Selecting a locus lists its memories (and its descendants’) in the right pane. Each row is compact but carries the full Den tuple:

- Anchor — the short headline of the memory, with its dotted locus beside it.
- Content — the fact itself, in a line of detail.
- Durability — a tag: Transient, Semester, or Permanent.
- Confidence — κ, a 0–1 score of how sure the Den is.
- Freshness — a colored dot: fresh, stale, or resolved.
- When — a relative timestamp for when it was recorded.

### Fresh, stale, resolved

The Den doesn’t assume a memory stays true forever. As your behavior drifts from what a memory asserts, the Den can flag it stale — a signal to re-check rather than trust blindly. Once it’s re-confirmed or superseded, it becomes resolved. Most memories sit fresh.

## The full record & provenance

Click any memory to open its full record. Beyond the tuple above you’ll see its layer (raw / episodic / semantic / relational), its tags, and — most importantly — its provenance: the P-DAG trail of why the Den believes this.

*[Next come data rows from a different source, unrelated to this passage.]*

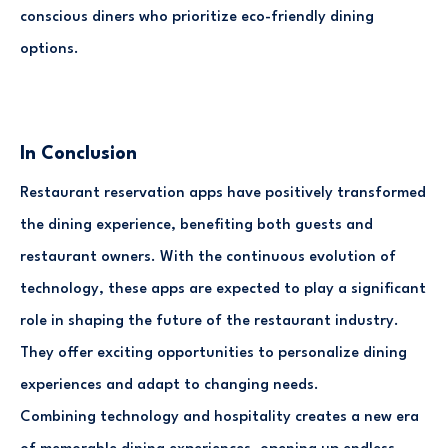
conscious diners who prioritize eco-friendly dining
options.
In Conclusion
Restaurant reservation apps have positively transformed
the dining experience, benefiting both guests and
restaurant owners. With the continuous evolution of
technology, these apps are expected to play a significant
role in shaping the future of the restaurant industry.
They offer exciting opportunities to personalize dining
experiences and adapt to changing needs.
Combining technology and hospitality creates a new era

Provenance nodes point back to the evidence a memory was built from — a conversation, a file, a command, an app, or a capture — each with the source and a reference into it. It’s the audit trail that turns “the agent claimed X” into “the agent learned X from here.”

## Recall across the whole Den

The search box above the explorer runs Recall — it sweeps every locus at once, matching on anchor, content, and tags, regardless of where in the Palace a memory lives. It’s the fastest way to find a fact when you don’t remember which place it’s filed under.